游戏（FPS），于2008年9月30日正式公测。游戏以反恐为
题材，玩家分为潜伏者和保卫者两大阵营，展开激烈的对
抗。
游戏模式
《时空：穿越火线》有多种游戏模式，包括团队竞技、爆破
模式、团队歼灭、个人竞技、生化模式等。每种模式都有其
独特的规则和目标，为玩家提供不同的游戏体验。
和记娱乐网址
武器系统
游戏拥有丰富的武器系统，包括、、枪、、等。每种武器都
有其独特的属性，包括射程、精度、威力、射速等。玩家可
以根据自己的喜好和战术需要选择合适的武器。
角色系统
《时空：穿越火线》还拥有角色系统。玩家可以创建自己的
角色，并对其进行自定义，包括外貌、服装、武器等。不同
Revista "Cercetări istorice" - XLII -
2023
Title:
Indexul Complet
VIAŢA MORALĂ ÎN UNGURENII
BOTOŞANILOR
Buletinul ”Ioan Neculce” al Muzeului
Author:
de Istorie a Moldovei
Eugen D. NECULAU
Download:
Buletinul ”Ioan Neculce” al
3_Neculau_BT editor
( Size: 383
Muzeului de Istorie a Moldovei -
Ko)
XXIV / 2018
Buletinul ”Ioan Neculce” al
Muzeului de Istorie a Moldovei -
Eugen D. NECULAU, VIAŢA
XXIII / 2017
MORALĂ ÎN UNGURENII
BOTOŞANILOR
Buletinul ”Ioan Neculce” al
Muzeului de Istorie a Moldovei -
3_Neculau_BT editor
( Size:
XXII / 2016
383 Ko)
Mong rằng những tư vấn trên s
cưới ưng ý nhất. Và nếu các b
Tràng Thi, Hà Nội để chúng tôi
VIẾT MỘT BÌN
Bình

> **PROBLEM REQUIREMENTS**:
All entries must be repeated verbatim.

> **ANSWER TO THE EXERCISE**:
游戏（FPS），于2008年9月30日正式公测。游戏以反恐为
题材，玩家分为潜伏者和保卫者两大阵营，展开激烈的对
抗。
游戏模式
《时空：穿越火线》有多种游戏模式，包括团队竞技、爆破
模式、团队歼灭、个人竞技、生化模式等。每种模式都有其
独特的规则和目标，为玩家提供不同的游戏体验。
和记娱乐网址
武器系统
游戏拥有丰富的武器系统，包括、、枪、、等。每种武器都
有其独特的属性，包括射程、精度、威力、射速等。玩家可
以根据自己的喜好和战术需要选择合适的武器。
角色系统
《时空：穿越火线》还拥有角色系统。玩家可以创建自己的
角色，并对其进行自定义，包括外貌、服装、武器等。不同
Revista "Cercetări istorice" - XLII -
2023
Title:
Indexul Complet
VIAŢA MORALĂ ÎN UNGURENII
BOTOŞANILOR
Buletinul ”Ioan Neculce” al Muzeului
Author:
de Istorie a Moldovei
Eugen D. NECULAU
Download:
Buletinul ”Ioan Neculce” al
3_Neculau_BT editor
( Size: 383
Muzeului de Istorie a Moldovei -
Ko)
XXIV / 2018
Buletinul ”Ioan Neculce” al
Muzeului de Istorie a Moldovei -
Eugen D. NECULAU, VIAŢA
XXIII / 2017
MORALĂ ÎN UNGURENII
BOTOŞANILOR
Buletinul ”Ioan Neculce” al
Muzeului de Istorie a Moldovei -
3_Neculau_BT editor
( Size:
XXII / 2016
383 Ko)
Mong rằng những tư vấn trên s
cưới ưng ý nhất. Và nếu các b
Tràng Thi, Hà Nội để chúng tôi
VIẾT MỘT BÌN
Bình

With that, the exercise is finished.